Sibanye-Stillwater are confident that its strategic interventions to secure operational sustainability and protect its Balance sheet will ensure that the Group will not only prevail through the current low-price cycle, but emerge exceptionally well positioned to benefit from a recovery in metal prices. Sibanye-Stillwater strategy remains relevant and appropriate, and it is well positioned for longer-term value creation.
As such, Sibanye-Stillwater have continued to invest in the development of the Keliber lithium project (perhaps somewhat counter cyclically during a period of oversupply, as expressed by some observers) to ensure that Sibanye-Stillwater are strategically positioned to supply locally produced Lithium Hydroxide (LiOH) necessary for the future development of the battery electric vehicle (BEV) sector in Europe. Despite the current oversupply of lithium, even under more moderate BEV growth assumptions than current market consensus, its analysis suggests that demand for lithium will continue to rise significantly.
With permitting and financing of new mining projects becoming more challenging and costly, Sibanye-Stillwater believes that future demand will outstrip the increase in new supply of lithium required to support the projected growth resulting in increasing deficits over the latter half of this decade.
Moreover, with current low prices being a disincentive to the development of new projects, Sibanye-Stillwater will be suitably positioned to deliver production from the Keliber lithium project into the growing deficit market.
Underpinning the Balance sheet strengthening measures, the cost benefits from operational restructuring implemented since 2022, are beginning to come through in improved financial and operating results for most of the Group operations, preserving cash flow through the current low-price environment.

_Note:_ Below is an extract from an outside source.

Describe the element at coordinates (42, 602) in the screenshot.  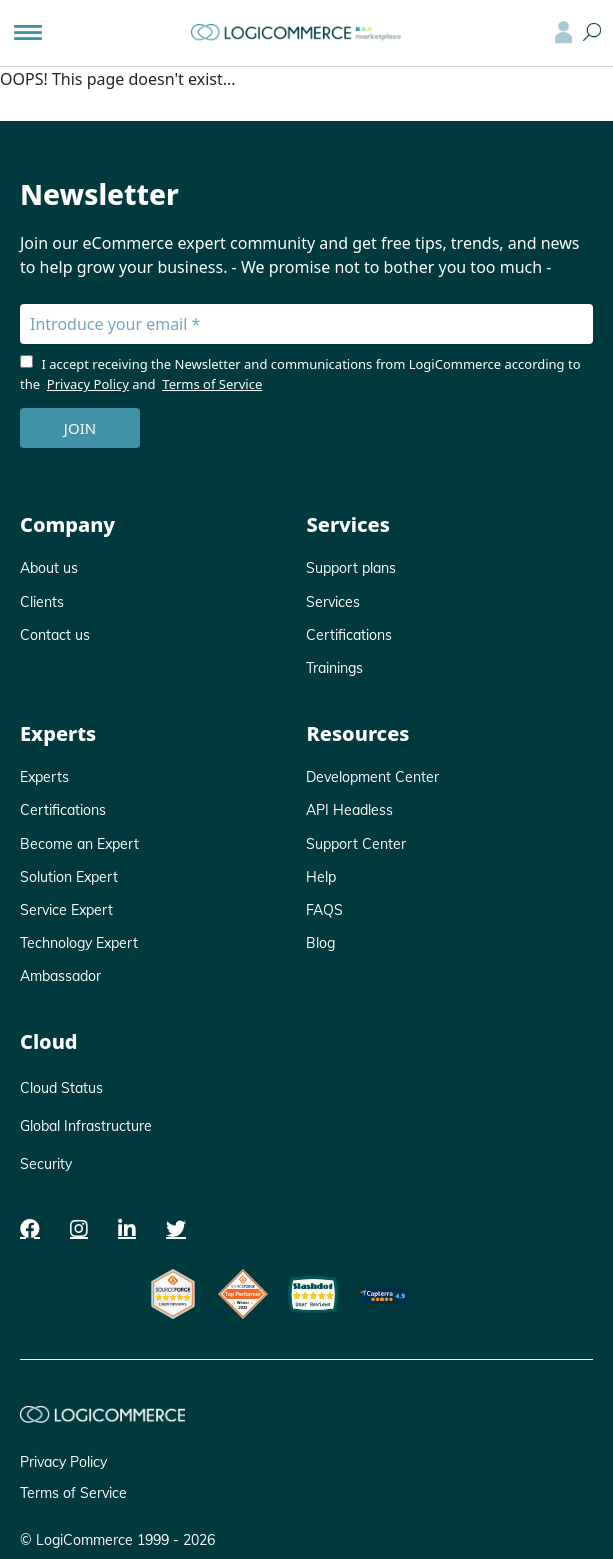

Further to the expected cost and capital savings (the anticipated benefits outlined in February 2024 have been confirmed with an increased value of R6.6 billion (US$375 million)) and capital reductions and/or deferrals, which were detailed in the H2 2023 operating and financial results in February 2024, additional annual cost and efficiency benefits of R461 million (US$26.5 million) are expected from the recently concluded restructuring of the Kloof 2 Plant and realignment of the SA region services functions to the reduced operational footprint in the SA region. In comparison to the 2022 cost base, the gross expected benefit from the actions taken to date is therefore expected to be R7 billion (US403 million).